Exercise description -
Find the line containing "imobiliare.online" in the entries below. Reproduce that line and each one after it to the end, exactly, with no other lines.

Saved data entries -
───
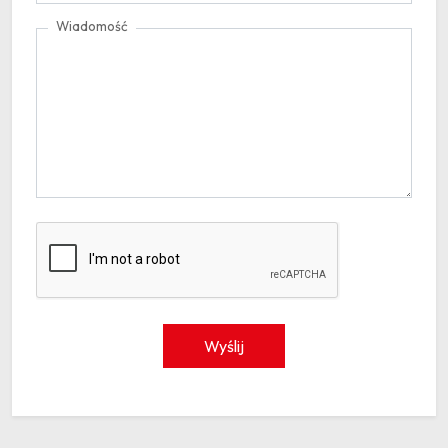
Wiadomość
Wyślij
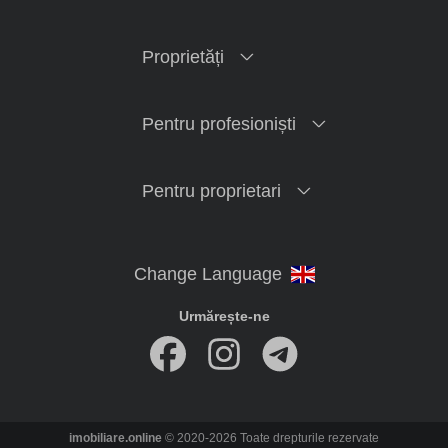
Proprietăți
Pentru profesioniști
Pentru proprietari
Urmărește-ne
imobiliare.online
© 2020-2026 Toate drepturile rezervate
───
Answer to this exercise -
imobiliare.online
© 2020-2026 Toate drepturile rezervate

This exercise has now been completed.